The need for greater interference by governments and regulators

We can only hope in Mauritius that deep holes have not been punched into the finances of our own finance companies in a similar manner, unbeknown to the wider public. If anything significant on this front, are only the financial institutions at risk or are their depositors at even greater risk? Situations like this are fraught with danger and all assurance providers –  such as internal and external auditors, company audit committees, boards, regulators, et al –  need to satisfy themselves that there are no dragons lying asleep which can wake up uncontrollably.

If at all it was necessary in our case to demonstrate that company decisions have much bigger implications beyond the confines of the company, we only need to refer to recent the downfall of the BAI group, which has had terrible country-wide repercussions on creditors, employees, investors, customers and insurance policy holders. And the general business environment of the country.

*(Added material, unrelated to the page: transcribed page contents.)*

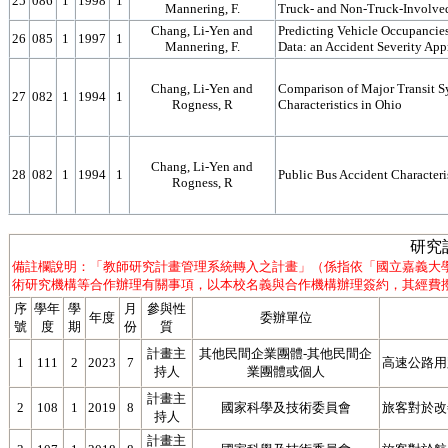
25
086
1
1998
1
Mannering, F.
Truck- and Non-Truck-Involve
Chang, Li-Yen and
Predicting Vehicle Occupancies
26
085
1
1997
1
Mannering, F.
Data: an Accident Severity Ap
Chang, Li-Yen and
Comparison of Major Transit S
27
082
1
1994
1
Rogness, R
Characteristics in Ohio
Chang, Li-Yen and
28
082
1
1994
1
Public Bus Accident Characteri
Rogness, R
研究
備註欄說明：「教師研究計畫管理系統轉入之計畫」（係指依「國立嘉義大
術研究機構等合作辦理有關事項，以本校名義與合作機構辦理簽約，其經費撥
序
學年
學
月
參與性
年度
委辦單位
號
度
期
份
質
計畫主
其他民間企業團體-其他民間企
1
111
2
2023
7
高速公路用
持人
業團體或個人
計畫主
2
108
1
2019
8
國家科學及技術委員會
旅客對於改
持人
計畫主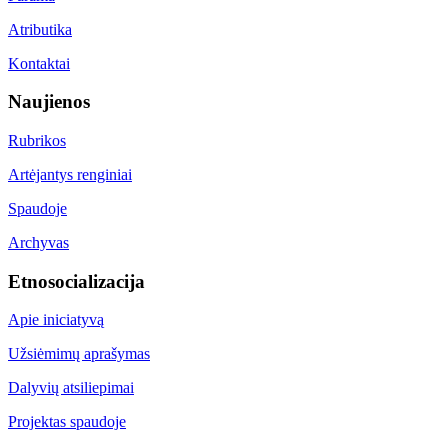
Atributika
Kontaktai
Naujienos
Rubrikos
Artėjantys renginiai
Spaudoje
Archyvas
Etnosocializacija
Apie iniciatyvą
Užsiėmimų aprašymas
Dalyvių atsiliepimai
Projektas spaudoje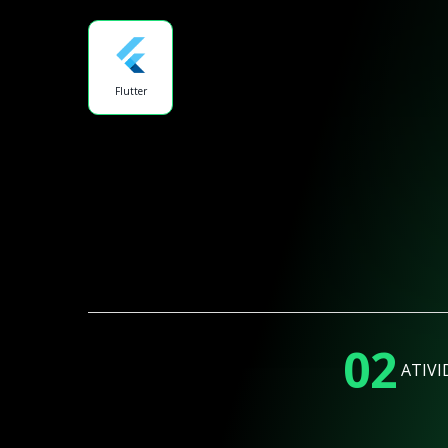
Flutter
02
ATIVI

There has always been some amount of difficulty to reconcile private versus public interests in the running of companies. Companies would have us believe that, since they contribute to employment and earnings in the economy and it is the shareholders who risk their money, they must be allowed to “mind their own business”. On the other hand, governments and regulators have learnt that companies do not function solely at their own risk; they can often mismanage themselves to the point of threatening to bring down other companies and the entire economic edifice, not only of the countries in which they are incorporated but just as well in other places due to globalisation.

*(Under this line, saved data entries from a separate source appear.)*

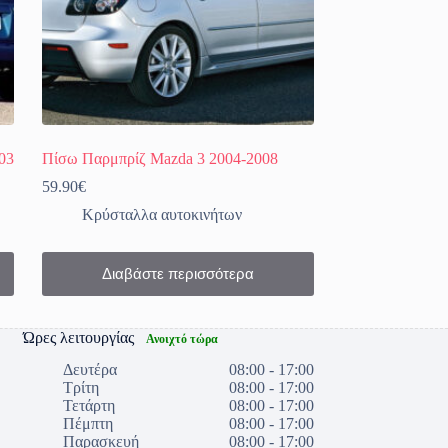
03
Πίσω Παρμπρίζ Mazda 3 2004-2008
59.90
€
Κρύσταλλα αυτοκινήτων
Διαβάστε περισσότερα
Ώρες λειτουργίας
Ανοιχτό τώρα
Δευτέρα
08:00 - 17:00
Τρίτη
08:00 - 17:00
Τετάρτη
08:00 - 17:00
Πέμπτη
08:00 - 17:00
Παρασκευή
08:00 - 17:00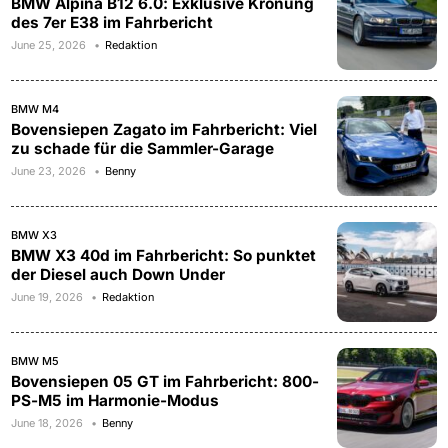
BMW Alpina B12 6.0: Exklusive Krönung
des 7er E38 im Fahrbericht
June 25, 2026
Redaktion
BMW M4
Bovensiepen Zagato im Fahrbericht: Viel
zu schade für die Sammler-Garage
June 23, 2026
Benny
BMW X3
BMW X3 40d im Fahrbericht: So punktet
der Diesel auch Down Under
June 19, 2026
Redaktion
BMW M5
Bovensiepen 05 GT im Fahrbericht: 800-
PS-M5 im Harmonie-Modus
June 18, 2026
Benny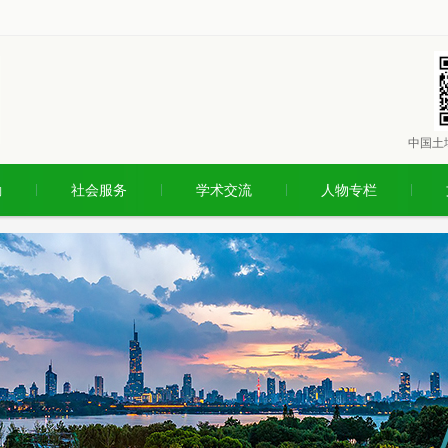
中国土
励
社会服务
学术交流
人物专栏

Companies have greatly evolved from their strictly unlimited liabilities status in the middle of the 19th century in England, under which shareholders risked losing their very livelihoods in a bid to pay up for all the liabilities incurred by their companies. Thereafter, the argument tilted in favour of the higher risk-taking limited liability company associated with the multiplication of companies coming in the wake of the Industrial Revolution and in the post-industrial revolution era. Unbridled accountability associated with excessive risk-taking by the latter companies led to the disaster we saw in 2007-08.

The world’s governments and regulators have learnt the lesson from leaving companies to manage their own affairs as contemplated under the Reagan- Thatcher liberal free-for-all scheme. The costs of this kind of minimum controls regime can be huge and extensive to society. It would not be surprising if the 2007-08 crisis had some roots in there. This is one reason why company regulation is becoming tougher even in the advanced economies, to bring the animal back under control.

In conclusion

Companies contribute no doubt to raise the level of activities and social well-being in individual economies. But, unless tightly controlled, the additional risks they keep raising for the sole interests and short-term appetites of their shareholders and executives, can spread out to the economic spectrum and it can take numerous miserable years to do the repairs.

A balance has to be struck at all times between the degrees of freedom accorded to companies to realise their full potential and the amount of prudent control they should always be subjected to in order to protect what is called the “public interest”. This is no reason to bring in an “unease” of doing business. There are parameters to safely reconcile private and public interests for the good of all without burdening companies with heavy bureaucracy. Rules must be firm and clear to contain the risks posed to society as a whole.